18 Apocalyptic Predictions Made During the Time of the First Earth Day in 1970 That Were Just Flat Out Wrong
WOW, COULD THE 1970′S GLOBAL ALARMISTS BEEN MORE WRONG?
Everyone who was old enough during the 1970′s remembers the constant predictions that there would be an ice age. There was gloom and doom of apocalyptic type catastrophes and that were were headed into an Ice Age. It is those same disingenuous people who now predict that man made global warming will be the end of times. Hey folks, can you people settle on your scientific lies? From the American Enterprise Institute comes the following 18 predictions made in the 1970′s around the time of the first Earth Day. Take a good look and see just how wrong these alarmists have been already. Now we are supposed to give their present day predictions any credence?
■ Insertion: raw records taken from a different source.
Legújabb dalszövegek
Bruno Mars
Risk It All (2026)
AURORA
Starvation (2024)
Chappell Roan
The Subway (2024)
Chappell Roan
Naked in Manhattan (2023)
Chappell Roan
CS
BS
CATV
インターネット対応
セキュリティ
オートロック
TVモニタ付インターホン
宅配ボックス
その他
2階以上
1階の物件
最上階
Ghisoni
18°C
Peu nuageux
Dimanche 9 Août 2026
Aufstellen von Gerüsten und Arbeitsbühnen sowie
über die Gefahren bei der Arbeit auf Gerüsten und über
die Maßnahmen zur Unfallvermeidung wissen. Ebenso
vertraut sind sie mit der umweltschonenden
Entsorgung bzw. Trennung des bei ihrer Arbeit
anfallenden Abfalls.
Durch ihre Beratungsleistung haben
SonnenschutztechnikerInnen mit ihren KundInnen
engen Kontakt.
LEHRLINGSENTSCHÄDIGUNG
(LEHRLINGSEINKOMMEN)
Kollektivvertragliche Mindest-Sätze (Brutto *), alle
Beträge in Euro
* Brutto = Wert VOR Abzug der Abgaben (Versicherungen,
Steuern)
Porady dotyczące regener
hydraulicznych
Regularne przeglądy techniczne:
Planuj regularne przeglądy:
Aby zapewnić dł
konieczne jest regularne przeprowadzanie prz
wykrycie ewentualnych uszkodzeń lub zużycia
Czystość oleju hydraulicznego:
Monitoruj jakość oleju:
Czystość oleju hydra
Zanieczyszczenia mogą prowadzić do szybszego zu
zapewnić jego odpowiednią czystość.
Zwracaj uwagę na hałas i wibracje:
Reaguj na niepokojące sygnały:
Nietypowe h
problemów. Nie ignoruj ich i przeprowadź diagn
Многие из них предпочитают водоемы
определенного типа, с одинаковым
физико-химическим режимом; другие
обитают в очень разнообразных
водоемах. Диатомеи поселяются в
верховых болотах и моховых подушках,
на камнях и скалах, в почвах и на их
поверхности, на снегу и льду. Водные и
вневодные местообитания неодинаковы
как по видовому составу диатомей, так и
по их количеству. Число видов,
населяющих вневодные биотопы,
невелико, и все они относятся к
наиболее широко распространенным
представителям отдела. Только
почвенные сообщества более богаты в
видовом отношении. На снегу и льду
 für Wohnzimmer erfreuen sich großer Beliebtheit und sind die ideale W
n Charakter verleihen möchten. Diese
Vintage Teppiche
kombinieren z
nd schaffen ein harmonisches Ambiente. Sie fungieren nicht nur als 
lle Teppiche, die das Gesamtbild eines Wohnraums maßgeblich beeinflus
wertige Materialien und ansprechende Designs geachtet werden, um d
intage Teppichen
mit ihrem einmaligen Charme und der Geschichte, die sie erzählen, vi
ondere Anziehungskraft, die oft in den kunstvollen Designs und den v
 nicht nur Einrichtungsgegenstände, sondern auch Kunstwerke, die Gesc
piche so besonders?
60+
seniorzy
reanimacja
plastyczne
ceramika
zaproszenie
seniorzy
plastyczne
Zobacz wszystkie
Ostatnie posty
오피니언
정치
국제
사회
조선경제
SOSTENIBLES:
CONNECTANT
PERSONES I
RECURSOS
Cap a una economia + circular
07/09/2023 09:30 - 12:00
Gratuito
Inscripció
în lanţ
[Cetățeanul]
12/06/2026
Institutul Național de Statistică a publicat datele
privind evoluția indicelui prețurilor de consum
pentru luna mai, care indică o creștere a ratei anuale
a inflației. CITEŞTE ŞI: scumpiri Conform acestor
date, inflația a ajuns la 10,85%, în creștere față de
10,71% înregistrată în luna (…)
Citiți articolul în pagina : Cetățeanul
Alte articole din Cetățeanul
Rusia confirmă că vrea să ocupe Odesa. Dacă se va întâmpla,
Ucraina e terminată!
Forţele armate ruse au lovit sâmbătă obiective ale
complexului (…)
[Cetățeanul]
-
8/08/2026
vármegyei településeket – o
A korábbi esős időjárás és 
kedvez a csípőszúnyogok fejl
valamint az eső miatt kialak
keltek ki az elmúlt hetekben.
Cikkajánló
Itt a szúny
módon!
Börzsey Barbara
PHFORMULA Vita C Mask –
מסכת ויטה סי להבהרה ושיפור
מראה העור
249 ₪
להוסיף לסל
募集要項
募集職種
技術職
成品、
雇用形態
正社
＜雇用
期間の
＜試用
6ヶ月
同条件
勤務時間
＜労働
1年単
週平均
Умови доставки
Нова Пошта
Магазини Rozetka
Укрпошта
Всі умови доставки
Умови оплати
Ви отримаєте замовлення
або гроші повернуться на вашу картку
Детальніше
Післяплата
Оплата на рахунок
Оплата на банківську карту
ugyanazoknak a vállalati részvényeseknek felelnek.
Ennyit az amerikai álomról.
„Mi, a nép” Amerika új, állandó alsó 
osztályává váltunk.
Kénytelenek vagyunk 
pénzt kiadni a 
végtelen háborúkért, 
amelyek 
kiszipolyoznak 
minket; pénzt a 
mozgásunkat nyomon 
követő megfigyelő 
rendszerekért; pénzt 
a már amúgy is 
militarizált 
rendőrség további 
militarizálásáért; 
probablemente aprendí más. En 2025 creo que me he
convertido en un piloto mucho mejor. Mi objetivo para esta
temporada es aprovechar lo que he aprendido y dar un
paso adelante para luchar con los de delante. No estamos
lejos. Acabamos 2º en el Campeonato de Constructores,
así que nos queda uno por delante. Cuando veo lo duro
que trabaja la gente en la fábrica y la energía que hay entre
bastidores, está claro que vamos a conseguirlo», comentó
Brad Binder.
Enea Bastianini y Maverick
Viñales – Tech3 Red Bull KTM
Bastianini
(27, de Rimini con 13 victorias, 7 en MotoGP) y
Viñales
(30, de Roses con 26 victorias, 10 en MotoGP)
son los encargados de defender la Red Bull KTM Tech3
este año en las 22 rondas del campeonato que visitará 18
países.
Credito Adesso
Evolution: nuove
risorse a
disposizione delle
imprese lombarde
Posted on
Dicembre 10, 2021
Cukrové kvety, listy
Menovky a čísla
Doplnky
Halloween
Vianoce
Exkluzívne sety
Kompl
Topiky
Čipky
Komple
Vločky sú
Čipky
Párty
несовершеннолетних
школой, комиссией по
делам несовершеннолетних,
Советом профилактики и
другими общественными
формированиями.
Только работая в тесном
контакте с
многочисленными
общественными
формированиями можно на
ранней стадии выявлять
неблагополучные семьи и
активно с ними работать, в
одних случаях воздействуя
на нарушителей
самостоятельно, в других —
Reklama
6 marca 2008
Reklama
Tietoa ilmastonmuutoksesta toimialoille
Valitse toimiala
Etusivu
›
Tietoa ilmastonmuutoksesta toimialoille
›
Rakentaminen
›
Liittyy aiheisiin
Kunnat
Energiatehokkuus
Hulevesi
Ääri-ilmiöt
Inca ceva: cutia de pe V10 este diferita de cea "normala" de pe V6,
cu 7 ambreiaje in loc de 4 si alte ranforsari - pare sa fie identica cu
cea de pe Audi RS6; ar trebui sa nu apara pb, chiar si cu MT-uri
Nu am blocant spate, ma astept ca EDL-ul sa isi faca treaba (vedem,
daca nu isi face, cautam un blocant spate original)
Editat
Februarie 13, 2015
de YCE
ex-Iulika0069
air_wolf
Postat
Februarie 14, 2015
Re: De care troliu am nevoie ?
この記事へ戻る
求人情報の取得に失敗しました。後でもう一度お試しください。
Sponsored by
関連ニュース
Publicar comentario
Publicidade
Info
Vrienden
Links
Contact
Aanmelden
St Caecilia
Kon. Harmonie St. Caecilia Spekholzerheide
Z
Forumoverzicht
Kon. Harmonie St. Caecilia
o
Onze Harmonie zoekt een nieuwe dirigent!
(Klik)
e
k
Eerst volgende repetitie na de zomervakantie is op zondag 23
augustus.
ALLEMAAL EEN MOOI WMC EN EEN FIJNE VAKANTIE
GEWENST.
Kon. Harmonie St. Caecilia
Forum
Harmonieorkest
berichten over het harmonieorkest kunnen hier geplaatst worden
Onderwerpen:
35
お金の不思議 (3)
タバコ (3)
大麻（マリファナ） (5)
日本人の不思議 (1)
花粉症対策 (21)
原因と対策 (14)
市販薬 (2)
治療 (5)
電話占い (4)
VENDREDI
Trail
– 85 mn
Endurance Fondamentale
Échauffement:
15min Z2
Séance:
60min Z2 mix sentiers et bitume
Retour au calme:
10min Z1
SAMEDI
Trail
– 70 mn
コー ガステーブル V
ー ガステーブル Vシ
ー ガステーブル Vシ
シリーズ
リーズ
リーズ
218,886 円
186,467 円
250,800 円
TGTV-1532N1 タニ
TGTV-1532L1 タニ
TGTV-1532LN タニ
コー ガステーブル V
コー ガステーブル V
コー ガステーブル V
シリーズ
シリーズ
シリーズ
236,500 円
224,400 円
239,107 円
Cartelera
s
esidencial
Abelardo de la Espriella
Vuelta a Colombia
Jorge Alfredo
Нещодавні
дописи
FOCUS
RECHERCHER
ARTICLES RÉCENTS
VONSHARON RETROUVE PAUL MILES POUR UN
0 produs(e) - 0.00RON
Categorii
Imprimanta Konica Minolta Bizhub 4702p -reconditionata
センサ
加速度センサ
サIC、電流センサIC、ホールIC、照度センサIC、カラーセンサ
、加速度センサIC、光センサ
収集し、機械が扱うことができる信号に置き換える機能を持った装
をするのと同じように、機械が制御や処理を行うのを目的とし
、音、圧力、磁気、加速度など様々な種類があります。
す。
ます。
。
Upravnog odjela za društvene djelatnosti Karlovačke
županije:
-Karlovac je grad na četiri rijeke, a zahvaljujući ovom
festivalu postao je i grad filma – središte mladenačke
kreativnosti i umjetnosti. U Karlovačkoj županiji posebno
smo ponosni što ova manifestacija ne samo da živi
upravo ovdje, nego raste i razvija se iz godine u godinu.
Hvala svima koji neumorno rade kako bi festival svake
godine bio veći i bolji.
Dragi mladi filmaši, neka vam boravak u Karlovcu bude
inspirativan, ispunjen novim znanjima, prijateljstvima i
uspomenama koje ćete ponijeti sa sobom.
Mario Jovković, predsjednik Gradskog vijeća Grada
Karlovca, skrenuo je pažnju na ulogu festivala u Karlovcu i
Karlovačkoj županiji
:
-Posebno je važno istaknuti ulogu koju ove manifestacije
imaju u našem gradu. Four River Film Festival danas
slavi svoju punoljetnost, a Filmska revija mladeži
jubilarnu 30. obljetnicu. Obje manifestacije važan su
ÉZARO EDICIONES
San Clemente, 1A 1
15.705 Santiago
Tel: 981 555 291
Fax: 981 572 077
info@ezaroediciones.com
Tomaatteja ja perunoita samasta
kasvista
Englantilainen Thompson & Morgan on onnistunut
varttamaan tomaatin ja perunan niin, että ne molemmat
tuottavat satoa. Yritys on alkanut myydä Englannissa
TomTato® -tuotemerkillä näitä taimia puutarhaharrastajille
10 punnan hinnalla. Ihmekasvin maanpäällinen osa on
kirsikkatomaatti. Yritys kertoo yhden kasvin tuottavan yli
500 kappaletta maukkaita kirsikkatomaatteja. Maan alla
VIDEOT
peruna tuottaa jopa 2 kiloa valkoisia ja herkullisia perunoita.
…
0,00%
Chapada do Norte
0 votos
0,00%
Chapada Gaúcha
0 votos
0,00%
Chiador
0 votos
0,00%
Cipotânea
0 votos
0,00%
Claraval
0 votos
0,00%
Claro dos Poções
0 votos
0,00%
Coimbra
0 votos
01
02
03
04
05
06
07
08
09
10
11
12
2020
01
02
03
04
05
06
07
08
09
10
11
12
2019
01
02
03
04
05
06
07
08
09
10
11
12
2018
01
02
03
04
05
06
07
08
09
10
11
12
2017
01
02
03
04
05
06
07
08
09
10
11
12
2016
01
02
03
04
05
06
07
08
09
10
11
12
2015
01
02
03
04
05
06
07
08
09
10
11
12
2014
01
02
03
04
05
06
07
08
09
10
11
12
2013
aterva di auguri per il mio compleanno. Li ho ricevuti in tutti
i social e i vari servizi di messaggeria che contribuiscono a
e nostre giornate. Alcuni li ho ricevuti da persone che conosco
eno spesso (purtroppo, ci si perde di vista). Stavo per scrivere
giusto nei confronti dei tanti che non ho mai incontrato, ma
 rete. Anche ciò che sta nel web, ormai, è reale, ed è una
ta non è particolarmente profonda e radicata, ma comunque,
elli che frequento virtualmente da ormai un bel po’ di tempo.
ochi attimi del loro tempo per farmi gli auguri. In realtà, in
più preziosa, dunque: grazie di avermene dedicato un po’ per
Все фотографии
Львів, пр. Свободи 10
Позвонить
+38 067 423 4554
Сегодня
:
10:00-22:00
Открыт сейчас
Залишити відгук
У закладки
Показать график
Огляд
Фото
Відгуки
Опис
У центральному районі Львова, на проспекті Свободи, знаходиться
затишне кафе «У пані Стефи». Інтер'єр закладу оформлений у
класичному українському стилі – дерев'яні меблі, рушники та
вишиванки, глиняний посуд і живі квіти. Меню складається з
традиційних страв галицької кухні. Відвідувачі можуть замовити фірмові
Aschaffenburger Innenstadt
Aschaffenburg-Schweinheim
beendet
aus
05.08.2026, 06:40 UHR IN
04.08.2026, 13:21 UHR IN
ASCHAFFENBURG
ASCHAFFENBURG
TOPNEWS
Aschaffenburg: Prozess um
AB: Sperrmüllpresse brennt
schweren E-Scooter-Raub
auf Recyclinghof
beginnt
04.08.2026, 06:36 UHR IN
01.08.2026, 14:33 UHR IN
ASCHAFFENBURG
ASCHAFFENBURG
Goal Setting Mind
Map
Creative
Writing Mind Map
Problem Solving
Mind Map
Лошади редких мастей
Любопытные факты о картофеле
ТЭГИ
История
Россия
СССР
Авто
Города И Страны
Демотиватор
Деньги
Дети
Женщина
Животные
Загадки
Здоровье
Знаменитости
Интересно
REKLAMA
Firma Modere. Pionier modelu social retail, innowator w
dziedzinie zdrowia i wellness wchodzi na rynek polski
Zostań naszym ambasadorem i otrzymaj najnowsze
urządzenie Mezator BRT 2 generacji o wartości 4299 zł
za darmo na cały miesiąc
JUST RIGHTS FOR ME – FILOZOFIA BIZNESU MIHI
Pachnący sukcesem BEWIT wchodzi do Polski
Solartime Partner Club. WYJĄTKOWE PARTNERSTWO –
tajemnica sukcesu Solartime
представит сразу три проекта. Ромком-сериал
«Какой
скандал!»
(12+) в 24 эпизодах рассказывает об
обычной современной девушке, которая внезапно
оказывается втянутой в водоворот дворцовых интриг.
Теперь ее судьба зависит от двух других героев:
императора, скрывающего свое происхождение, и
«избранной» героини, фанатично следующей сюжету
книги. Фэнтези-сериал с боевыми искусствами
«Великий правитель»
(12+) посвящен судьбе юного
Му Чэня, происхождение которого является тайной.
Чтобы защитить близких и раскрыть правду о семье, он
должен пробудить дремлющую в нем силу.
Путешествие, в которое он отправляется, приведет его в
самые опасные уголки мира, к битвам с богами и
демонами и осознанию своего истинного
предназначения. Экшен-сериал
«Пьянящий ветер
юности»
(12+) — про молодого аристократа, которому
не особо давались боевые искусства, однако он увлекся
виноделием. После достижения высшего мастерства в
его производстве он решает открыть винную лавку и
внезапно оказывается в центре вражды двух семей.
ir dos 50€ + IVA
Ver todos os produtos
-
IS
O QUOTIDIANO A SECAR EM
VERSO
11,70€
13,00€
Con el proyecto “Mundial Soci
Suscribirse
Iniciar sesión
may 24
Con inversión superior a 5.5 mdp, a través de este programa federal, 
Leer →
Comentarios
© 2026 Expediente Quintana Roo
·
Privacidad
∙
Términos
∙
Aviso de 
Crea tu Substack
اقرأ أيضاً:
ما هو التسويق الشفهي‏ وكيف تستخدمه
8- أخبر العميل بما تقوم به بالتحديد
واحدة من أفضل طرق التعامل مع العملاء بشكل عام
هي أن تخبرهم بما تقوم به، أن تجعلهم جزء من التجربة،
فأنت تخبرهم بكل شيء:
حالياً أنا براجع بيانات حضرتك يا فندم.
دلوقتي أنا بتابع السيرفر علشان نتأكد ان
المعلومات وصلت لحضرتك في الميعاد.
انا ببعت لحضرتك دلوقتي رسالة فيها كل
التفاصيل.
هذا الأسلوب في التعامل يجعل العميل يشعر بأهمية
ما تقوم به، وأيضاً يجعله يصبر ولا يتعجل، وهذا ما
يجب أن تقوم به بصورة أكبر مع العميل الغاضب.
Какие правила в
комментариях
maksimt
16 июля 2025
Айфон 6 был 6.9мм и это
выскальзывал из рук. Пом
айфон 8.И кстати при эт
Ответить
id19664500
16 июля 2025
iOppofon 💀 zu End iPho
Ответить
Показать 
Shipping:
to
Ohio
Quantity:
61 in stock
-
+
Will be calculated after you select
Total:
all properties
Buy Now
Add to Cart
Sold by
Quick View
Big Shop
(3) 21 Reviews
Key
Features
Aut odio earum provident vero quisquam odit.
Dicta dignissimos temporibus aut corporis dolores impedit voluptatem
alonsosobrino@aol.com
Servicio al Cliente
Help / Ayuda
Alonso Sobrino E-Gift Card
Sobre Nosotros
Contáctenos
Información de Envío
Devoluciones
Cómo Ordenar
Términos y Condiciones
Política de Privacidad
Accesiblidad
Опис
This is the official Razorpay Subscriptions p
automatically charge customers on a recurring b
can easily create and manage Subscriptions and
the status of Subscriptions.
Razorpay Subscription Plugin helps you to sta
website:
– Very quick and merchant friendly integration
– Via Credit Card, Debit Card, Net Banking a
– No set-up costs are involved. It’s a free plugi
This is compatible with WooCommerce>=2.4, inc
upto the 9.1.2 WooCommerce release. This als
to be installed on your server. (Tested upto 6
To watch these VIDEOS is just amazing. Interestingly enough, the media called Earth Day a failure.
EARTH DAY … A QUESTION OF SURVIVAL (Walter Cronkite)
How accurate were the predictions made around the time of the first Earth Day in 1970? The answer: “The prophets of doom were not simply wrong, but spectacularly wrong,” according to Bailey. Here are 18 examples of the spectacularly wrong predictions made around 1970 when the “green holy day” (aka Earth Day) started.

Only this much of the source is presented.